← Back to Projects

Edge AI · Thermal-Aware Dynamic Scaling · Senior Thesis Project

Adaptive Edge AI Controller

A hardware-aware control layer for NVIDIA Jetson Orin NX that uses real-time thermal telemetry, FOPDT prediction, and fuzzy logic to dynamically scale YOLOv8 inference parameters, preventing thermal shutdowns.

NVIDIA Jetson Orin NX YOLOv8 Fuzzy Logic FOPDT Control TensorRT CUDA Telemetry
Adaptive Edge AI Controller system interface visual

Running YOLO and real-time vision workloads on Jetson-class edge devices is not only a peak-performance problem; it is a long-duration reliability problem. In security cameras, robotic platforms, and unattended field systems expected to operate continuously, sustained inference load gradually accumulates heat, risking thermal throttling, performance degradation, and sudden device crashes.

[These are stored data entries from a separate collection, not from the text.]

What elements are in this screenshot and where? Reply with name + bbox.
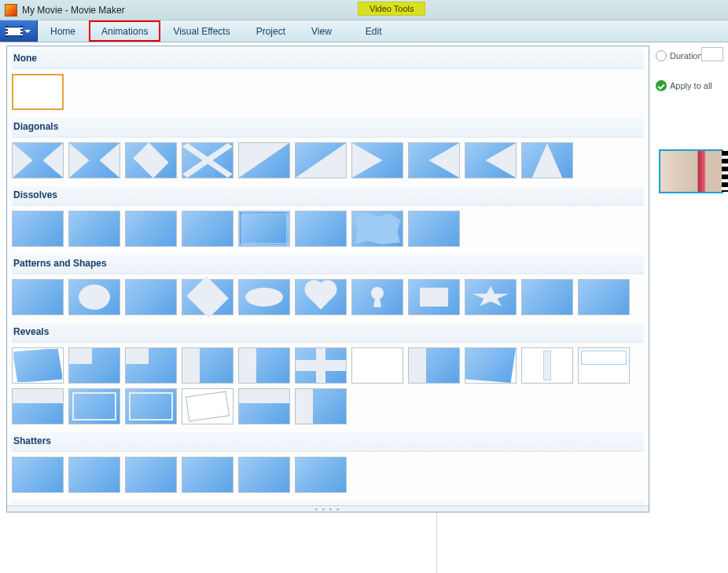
transition-thumb[interactable] [408,142,460,178]
timeline-clip-thumbnail[interactable] [659,149,723,193]
transition-thumb[interactable] [68,211,120,247]
tab-edit[interactable]: Edit [353,20,395,42]
transition-thumb[interactable] [351,211,403,247]
transition-thumb[interactable] [182,211,233,247]
transition-thumb[interactable] [238,457,290,493]
transition-thumb[interactable] [182,279,233,315]
transition-none[interactable] [12,74,64,110]
group-header-shatters: Shatters [12,432,644,452]
apply-all-button[interactable]: Apply to all [670,81,712,90]
file-menu-button[interactable] [0,20,38,42]
transition-thumb[interactable] [125,279,177,315]
transition-thumb[interactable] [521,347,573,384]
transition-thumb[interactable] [125,347,177,384]
film-icon [7,27,21,36]
transition-thumb[interactable] [521,142,573,178]
group-header-diagonals: Diagonals [12,118,644,138]
transition-thumb[interactable] [295,211,347,247]
transition-thumb[interactable] [125,388,177,424]
transition-thumb[interactable] [238,388,290,424]
transition-thumb[interactable] [408,279,460,315]
transition-thumb[interactable] [238,347,290,384]
tab-project[interactable]: Project [244,20,299,42]
title-bar: My Movie - Movie Maker Video Tools [0,0,728,20]
transition-thumb[interactable] [68,388,120,424]
transition-thumb[interactable] [182,388,233,424]
transition-thumb[interactable] [465,279,517,315]
transition-thumb[interactable] [408,347,460,384]
transition-thumb[interactable] [12,142,64,178]
transition-thumb[interactable] [68,279,120,315]
group-header-reveals: Reveals [12,323,644,343]
chevron-down-icon [24,30,31,33]
transition-thumb[interactable] [238,211,290,247]
transition-thumb[interactable] [12,388,64,424]
transition-thumb[interactable] [182,142,233,178]
transition-thumb[interactable] [182,347,233,384]
transition-thumb[interactable] [295,279,347,315]
transition-thumb[interactable] [578,347,630,384]
transition-thumb[interactable] [125,211,177,247]
transition-thumb[interactable] [521,279,573,315]
tab-view[interactable]: View [299,20,345,42]
transition-thumb[interactable] [351,347,403,384]
transition-thumb[interactable] [12,279,64,315]
playhead-line [436,512,437,573]
transition-thumb[interactable] [238,279,290,315]
gallery-resize-handle[interactable]: • • • • [7,505,649,512]
transition-thumb[interactable] [578,279,630,315]
group-header-sweeps: Sweeps and Curls [12,501,644,505]
transition-thumb[interactable] [408,211,460,247]
tab-home[interactable]: Home [38,20,89,42]
transitions-gallery: None Diagonals Dissolves [6,46,649,512]
duration-input[interactable] [701,47,723,61]
app-icon [5,4,17,17]
transition-thumb[interactable] [295,457,347,493]
gallery-scroll-area[interactable]: None Diagonals Dissolves [7,46,649,505]
transition-thumb[interactable] [12,347,64,384]
tab-visual-effects[interactable]: Visual Effects [160,20,243,42]
transition-thumb[interactable] [12,457,64,493]
transition-thumb[interactable] [465,142,517,178]
group-header-dissolves: Dissolves [12,186,644,206]
transition-thumb[interactable] [295,347,347,384]
transition-thumb[interactable] [182,457,233,493]
apply-all-icon [656,80,667,91]
duration-icon [656,50,667,61]
transition-thumb[interactable] [351,279,403,315]
transition-thumb[interactable] [125,457,177,493]
duration-label: Duration: [670,51,705,61]
context-tab-video-tools[interactable]: Video Tools [358,2,425,16]
group-header-patterns: Patterns and Shapes [12,255,644,274]
transition-thumb[interactable] [465,347,517,384]
tab-animations[interactable]: Animations [89,20,160,42]
transition-thumb[interactable] [68,347,120,384]
transition-thumb[interactable] [125,142,177,178]
transition-options-panel: Duration: Apply to all [654,46,725,96]
transition-thumb[interactable] [351,142,403,178]
window-title: My Movie - Movie Maker [22,5,125,16]
transition-thumb[interactable] [68,457,120,493]
transition-thumb[interactable] [238,142,290,178]
group-header-none: None [12,50,644,69]
transition-thumb[interactable] [295,142,347,178]
transition-thumb[interactable] [68,142,120,178]
transition-thumb[interactable] [12,211,64,247]
transition-thumb[interactable] [295,388,347,424]
ribbon-tabs: Home Animations Visual Effects Project V… [0,20,728,42]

Adaptive Edge AI Controller introduces a software control layer that sits above the inference loop. By querying hardware temperature sensors in real time and predicting near-future thermal pressure via a First-Order Plus Dead Time (FOPDT) model, it dynamically manages inference resolution (imgsz) and frame-processing ratios (percentage) using a fuzzy-logic controller. The result is a self-regulating system that maintains stable operation without triggering emergency shutdowns.

Demo Duration 130 Mins

Continuous closed-loop run on Jetson hardware

Telemetry Samples 3,900

Synchronized CSV logs of temperatures, load, and FPS

GPU Temp Range 52.5°C - 81.8°C

Maintained safely below the 85°C emergency threshold

Average GPU Temp 74.17°C

Stabilized within warning and critical operating bands

Role Edge AI System Design, Control Modeling, Telemetry Logging, Performance Optimization
Challenge Aroid thermal throttling and system crashes during continuous real-time object detection
Core Tech Python, YOLOv8, scikit-fuzzy, FOPDT predictor, Jetson sysfs API, OpenCV GStreamer

Closed-loop thermal adaptation in action.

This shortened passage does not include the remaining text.